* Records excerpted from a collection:

================================

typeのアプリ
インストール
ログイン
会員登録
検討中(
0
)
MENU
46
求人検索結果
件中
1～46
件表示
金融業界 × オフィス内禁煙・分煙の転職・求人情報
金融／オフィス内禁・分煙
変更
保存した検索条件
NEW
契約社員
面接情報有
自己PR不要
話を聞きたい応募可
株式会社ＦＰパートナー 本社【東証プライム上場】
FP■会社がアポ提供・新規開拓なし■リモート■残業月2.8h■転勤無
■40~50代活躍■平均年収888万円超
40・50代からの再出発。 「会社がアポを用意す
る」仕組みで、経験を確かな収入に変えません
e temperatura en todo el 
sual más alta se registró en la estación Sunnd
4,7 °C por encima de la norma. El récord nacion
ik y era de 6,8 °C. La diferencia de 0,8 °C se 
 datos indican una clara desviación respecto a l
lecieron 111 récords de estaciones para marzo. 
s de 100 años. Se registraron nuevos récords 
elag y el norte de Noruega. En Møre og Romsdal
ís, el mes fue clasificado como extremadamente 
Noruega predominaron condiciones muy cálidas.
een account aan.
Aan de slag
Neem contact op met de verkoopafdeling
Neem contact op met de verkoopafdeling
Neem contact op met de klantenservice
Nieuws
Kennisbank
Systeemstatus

================================

All records shown above are to be repeated exactly.

typeのアプリ
インストール
ログイン
会員登録
検討中(
0
)
MENU
46
求人検索結果
件中
1～46
件表示
金融業界 × オフィス内禁煙・分煙の転職・求人情報
金融／オフィス内禁・分煙
変更
保存した検索条件
NEW
契約社員
面接情報有
自己PR不要
話を聞きたい応募可
株式会社ＦＰパートナー 本社【東証プライム上場】
FP■会社がアポ提供・新規開拓なし■リモート■残業月2.8h■転勤無
■40~50代活躍■平均年収888万円超
40・50代からの再出発。 「会社がアポを用意す
る」仕組みで、経験を確かな収入に変えません
e temperatura en todo el 
sual más alta se registró en la estación Sunnd
4,7 °C por encima de la norma. El récord nacion
ik y era de 6,8 °C. La diferencia de 0,8 °C se 
 datos indican una clara desviación respecto a l
lecieron 111 récords de estaciones para marzo. 
s de 100 años. Se registraron nuevos récords 
elag y el norte de Noruega. En Møre og Romsdal
ís, el mes fue clasificado como extremadamente 
Noruega predominaron condiciones muy cálidas.
een account aan.
Aan de slag
Neem contact op met de verkoopafdeling
Neem contact op met de verkoopafdeling
Neem contact op met de klantenservice
Nieuws
Kennisbank
Systeemstatus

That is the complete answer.